Under the terms of the deal with U.S. Bancorp, the government agreed to defer prosecution for two years. The bank agreed to pay a $528 million penalty, including $75 million it paid the Office of the Comptroller of the Currency. It also agreed to pay an additional $70 million to the U.S. Treasury, and $15 million to the Federal Reserve Board, according to the government. As part of its deal, the bank will acknowledge its wrongdoing.
The government will dismiss the charges if the bank abides by its promises, including reforming its anti-money-laundering program.
In a prepared statement, the bank’s chief executive, Andy Cecere, said: “We regret and have accepted responsibility for the past deficiencies” in the anti-money-laundering program. The bank reserved $608 million from fourth-quarter results to cover the cost of the fine, which represents about a third of its fourth-quarter earnings. After failing 0.4 percent on Thursday, shares gained 1.1 percent to $55.71 at 12:14 p.m. on Friday.
Tucker was accused of using Indian tribes to act as sham owners of his payday lending businesses to circumvent usury laws through their legal sovereignty. His company charged interest rates of as much as 700 percent, and Tucker hauled in more than $2 billion in revenue, several hundred million of it in profit.
Tucker was one of U.S. Bancorp’s most profitable customers in the Kansas-area market where his companies were based, generating millions in fees for the bank, according to the government. His transactions began to generate suspicion internally, but executives hesitated to act. A bank investigator wrote a memo calling Tucker “quite a slippery individual” and said he “really does hide behind a bunch of shell companies.”
Accounts Closed
The bank closed his accounts in the names of tribal companies but allowed Tucker to remain a customer for two additional years, and never filed a suspicious activity report to authorities. The bank didn’t end its relationship with Tucker until it received a subpoena from federal prosecutors in 2013.

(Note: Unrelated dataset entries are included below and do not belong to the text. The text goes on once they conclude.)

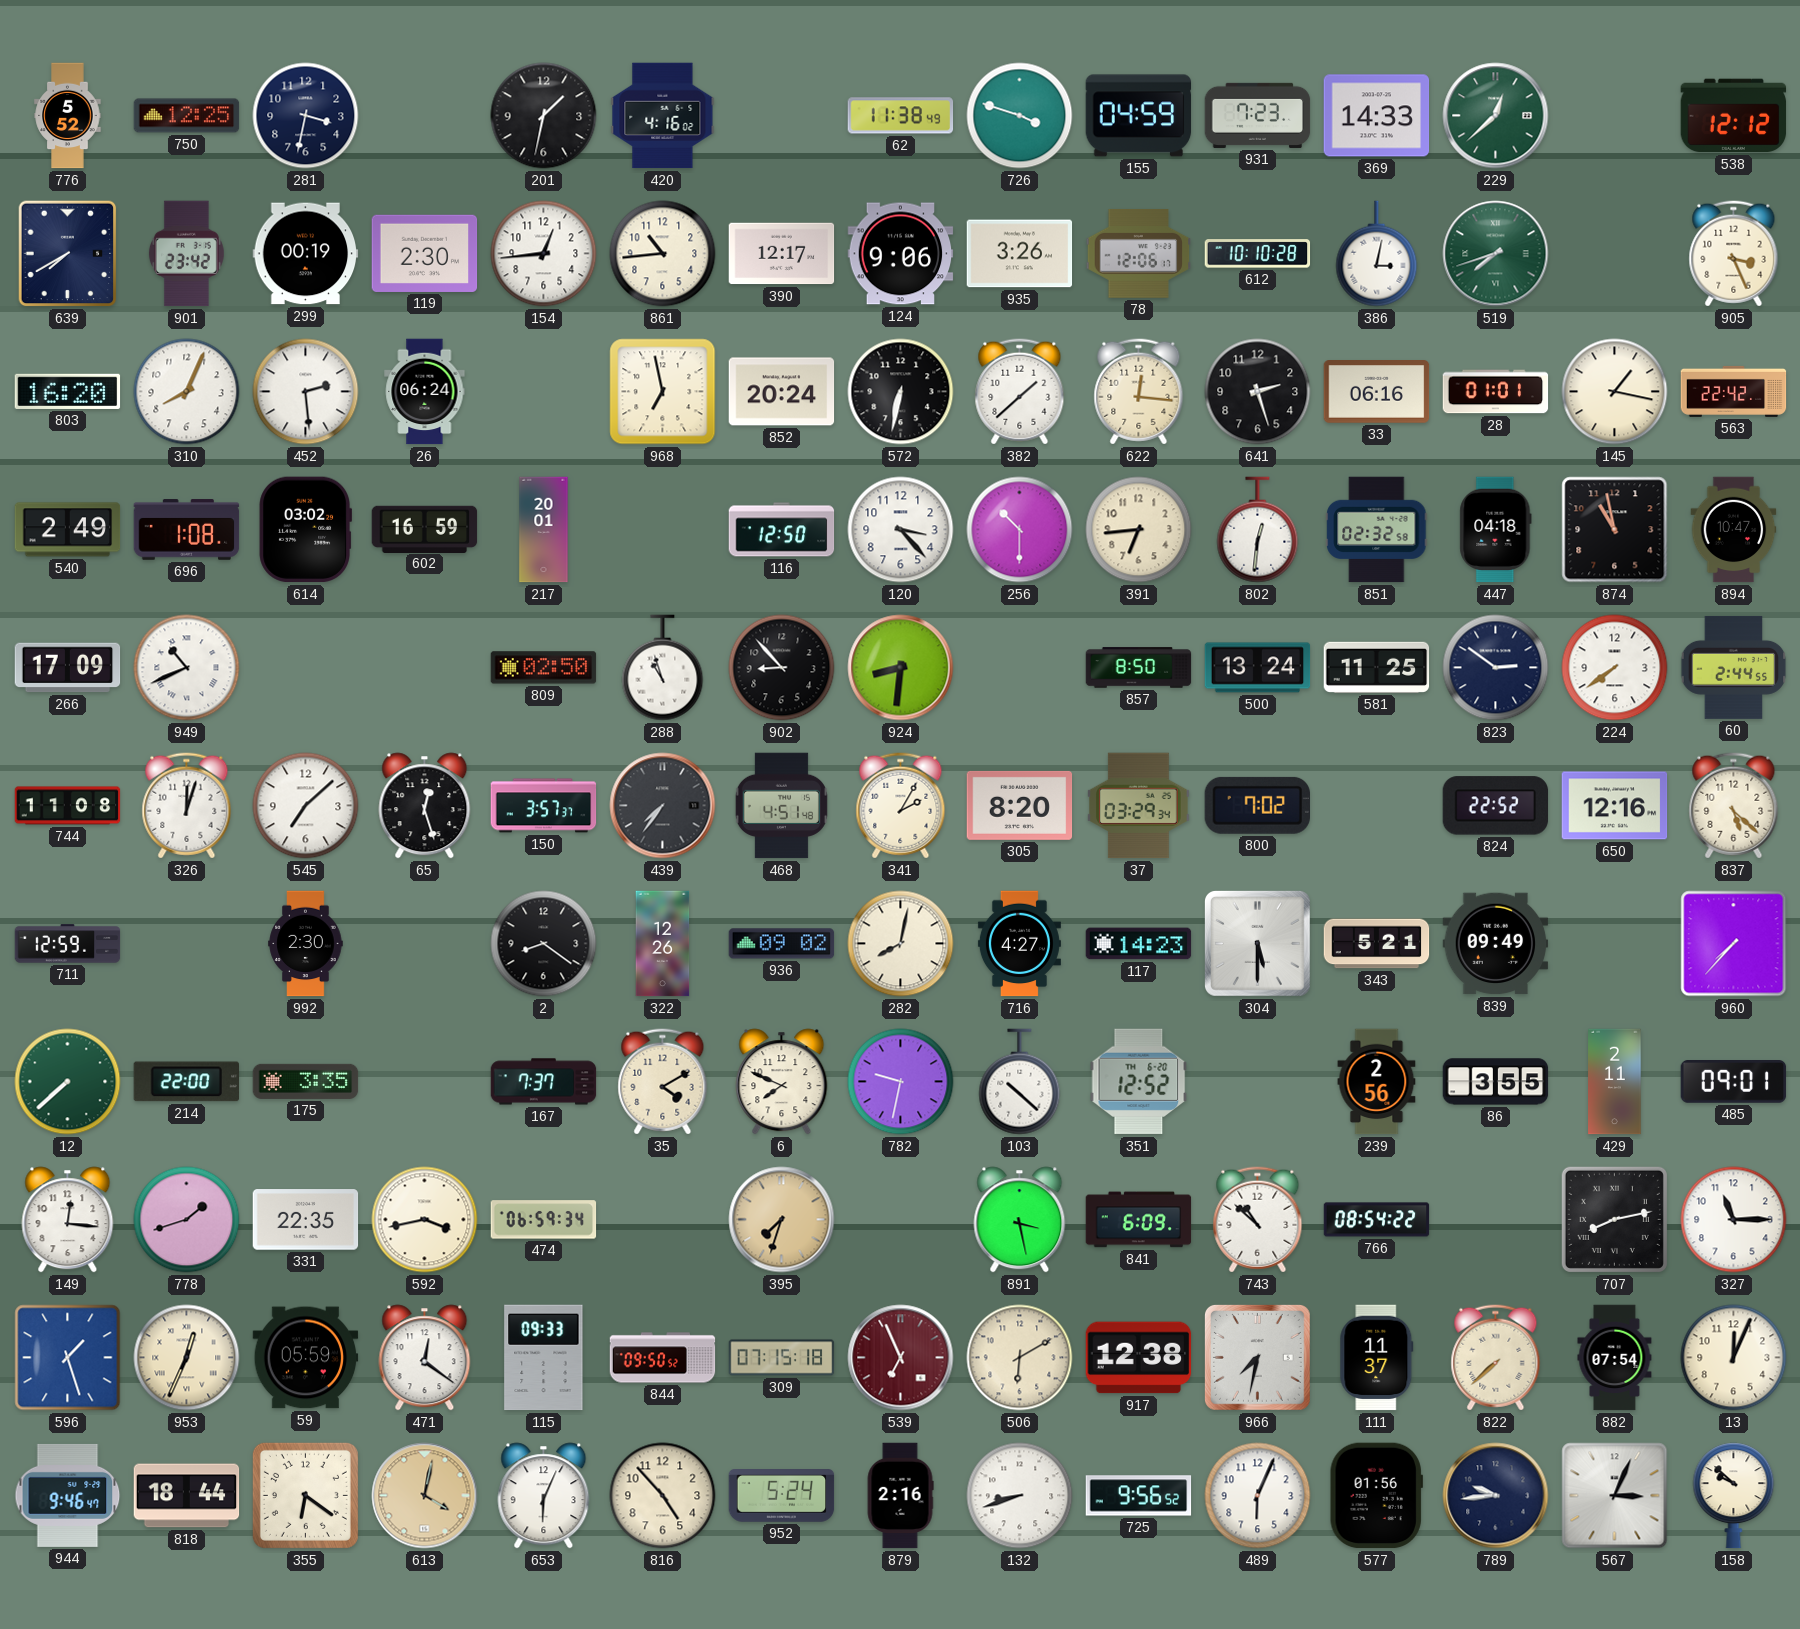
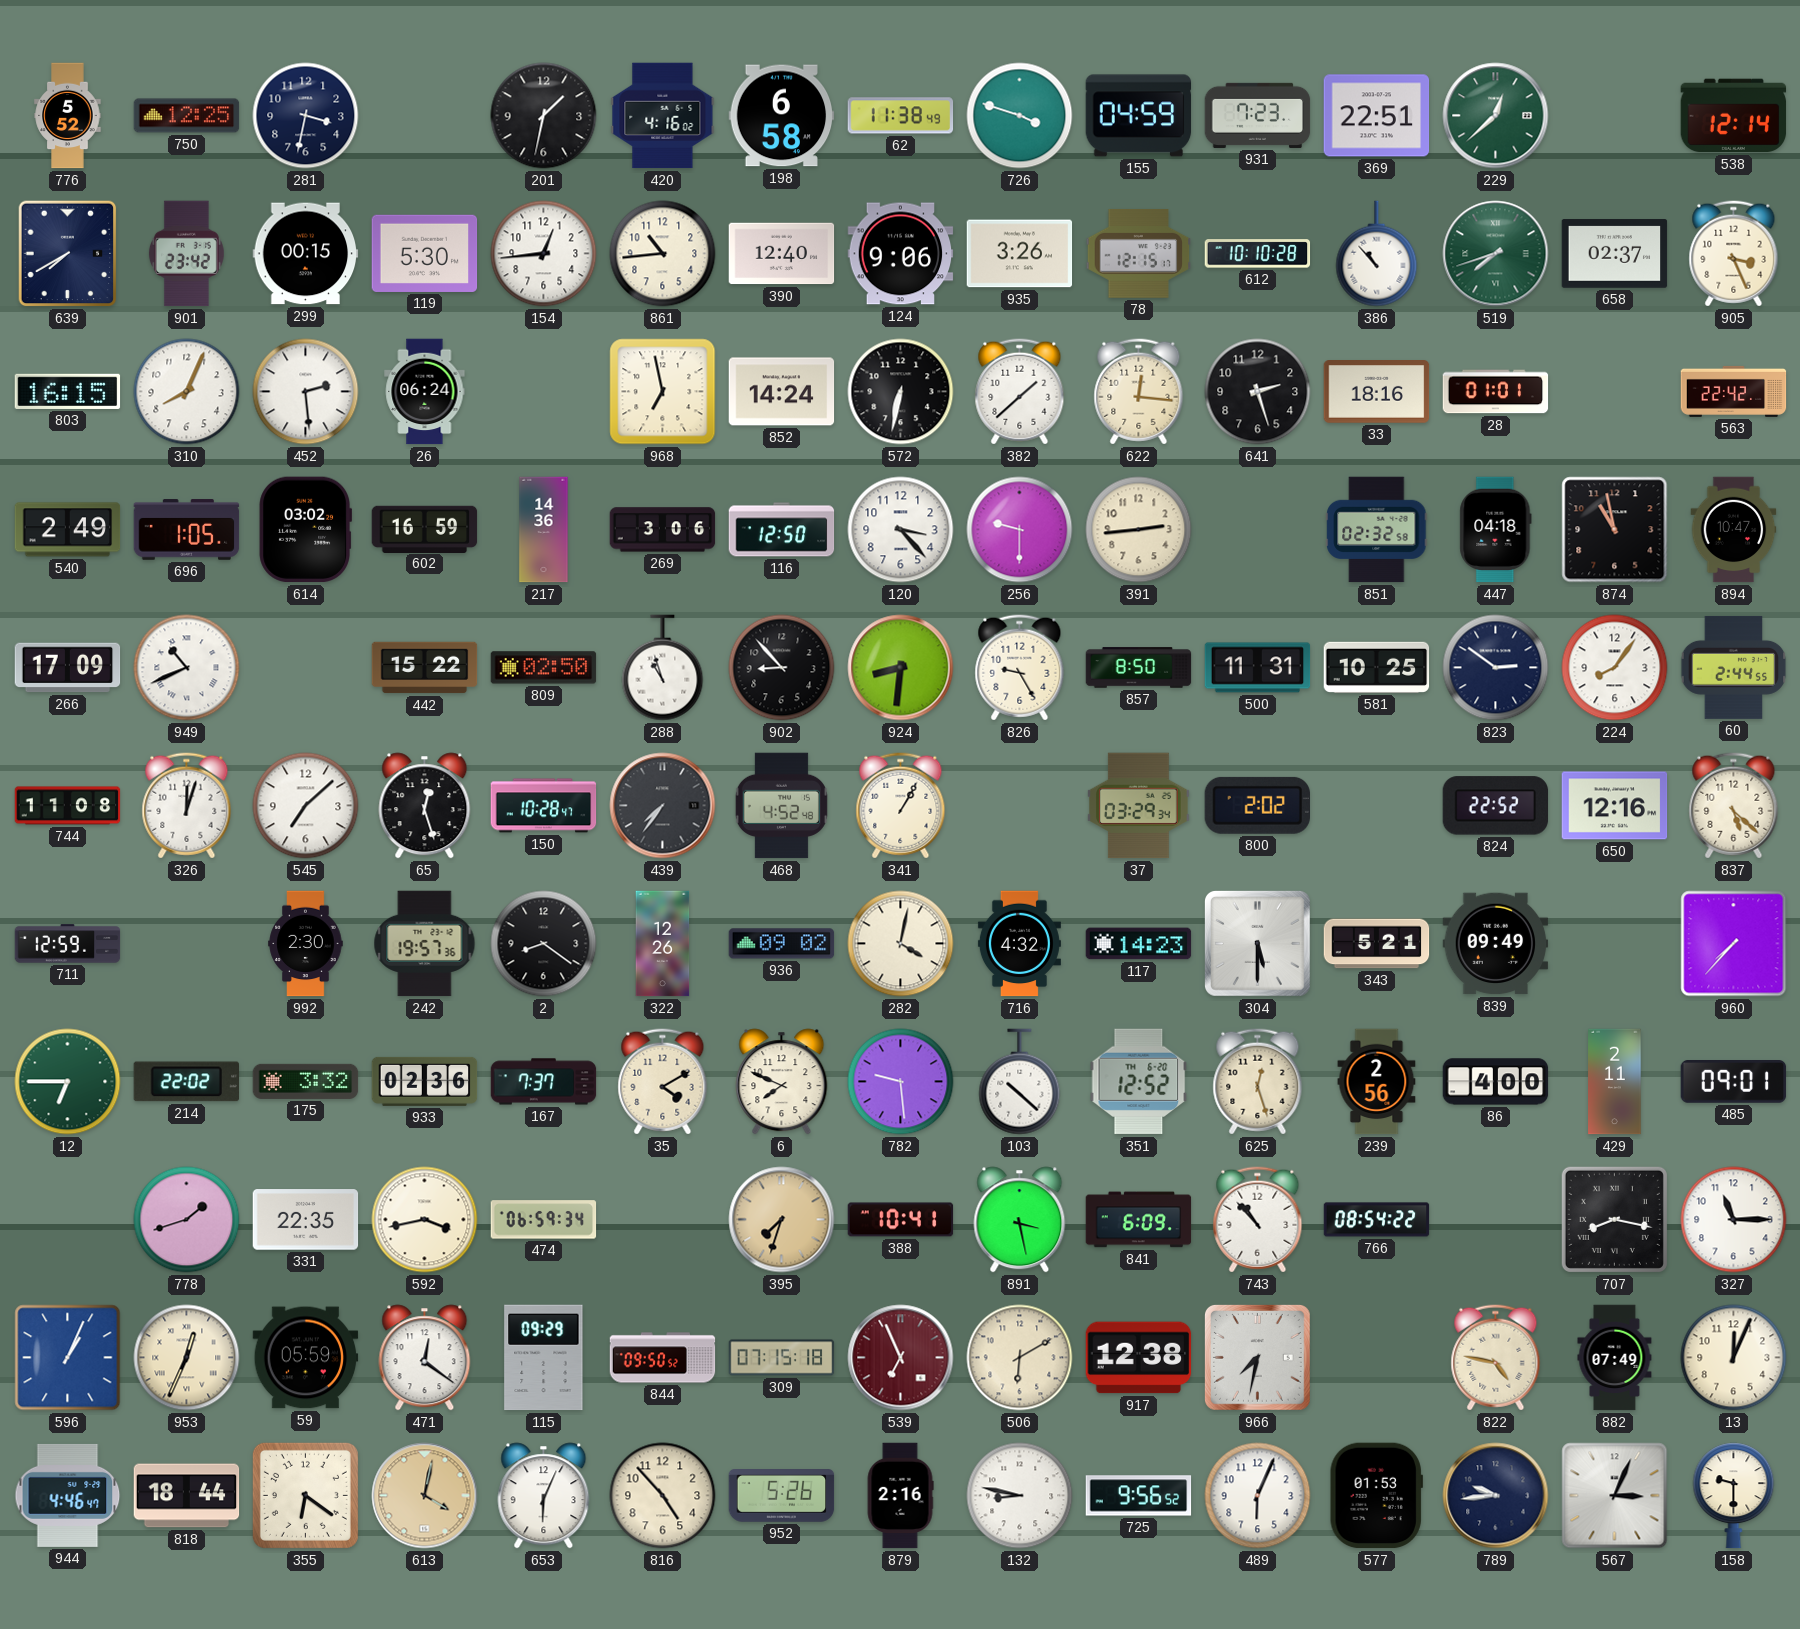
198: none -> 6:58
369: 14:33 -> 22:51
538: 12:12 -> 12:14
299: 00:19 -> 00:15
119: 2:30 -> 5:30
390: 12:17 -> 12:40
78: 12:06 -> 12:15
386: 3:02 -> 10:53
658: none -> 02:37
803: 16:20 -> 16:15
852: 20:24 -> 14:24
33: 06:16 -> 18:16
145: 1:17 -> none
696: 1:08 -> 1:05
217: 20:01 -> 14:36
269: none -> 3:06
256: 10:30 -> 9:30
391: 6:44 -> 2:44
802: 12:31 -> none
442: none -> 15:22
826: none -> 9:25
500: 13:24 -> 11:31
581: 11:25 -> 10:25
224: 7:39 -> 8:06
150: 3:57 -> 10:28
468: 4:51 -> 4:52
341: 2:05 -> 1:05
305: 8:20 -> none
800: 7:02 -> 2:02
242: none -> 19:57
282: 8:02 -> 4:02
716: 4:27 -> 4:32
12: 7:38 -> 6:45
214: 22:00 -> 22:02
175: 3:35 -> 3:32
933: none -> 02:36
782: 9:32 -> 9:29
625: none -> 12:27
86: 3:55 -> 4:00
149: 12:16 -> none
388: none -> 10:41
743: 10:52 -> 10:53
707: 8:13 -> 8:17
596: 1:27 -> 1:04
115: 09:33 -> 09:29
111: 11:37 -> none
822: 7:38 -> 4:47
882: 07:54 -> 07:49
944: 9:46 -> 4:46
952: 5:24 -> 5:26
132: 8:42 -> 8:47
577: 01:56 -> 01:53
158: 9:52 -> 9:30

In this case, U.S. Bancorp was accused by regulators of failing to maintain protections against money launderers. The bank didn’t evaluate its customers properly and kept its compliance staff too small, according to the OCC settlement. It capped the number of reports employees were expected to file when they spotted suspicious transactions. That resulted in a lot of potentially illicit activity getting through unnoticed, according to the government.
U.S. Bancorp also let customers and non-customers alike execute Western Union wire transfers for hundreds of millions of dollars without significant monitoring — even as a significant portion of them went to designated high-risk destinations such as Nigeria, Pakistan, Afghanistan and Lebanon, according to court papers.
When an anti-money laundering executive raised concerns about transaction monitoring with the bank’s chief compliance officer in December 2012, he was chastised for documenting the issue an an email.
The penalties are among the most severe faced by a U.S. bank. Previously, Citigroup Inc. had to pay more than $300 million in a series of settlements with the Justice Department and regulators to resolve an investigation into its former Banamex USA unit and wider problems with Citigroup’s compliance with money-laundering laws. Just as in the U.S. Bancorp probe, the OCC initially found fault with the company years earlier and followed up with a fine last month when the agency found Citigroup didn’t do enough to fix its money-laundering safeguards.
The biggest case was a $1.9 billion deal with HSBC Holdings Plc in 2012 to resolve widespread failures that allowed billions in drug-cartel money to be laundered, in addition to the violation of multiple economic sanctions in several other countries.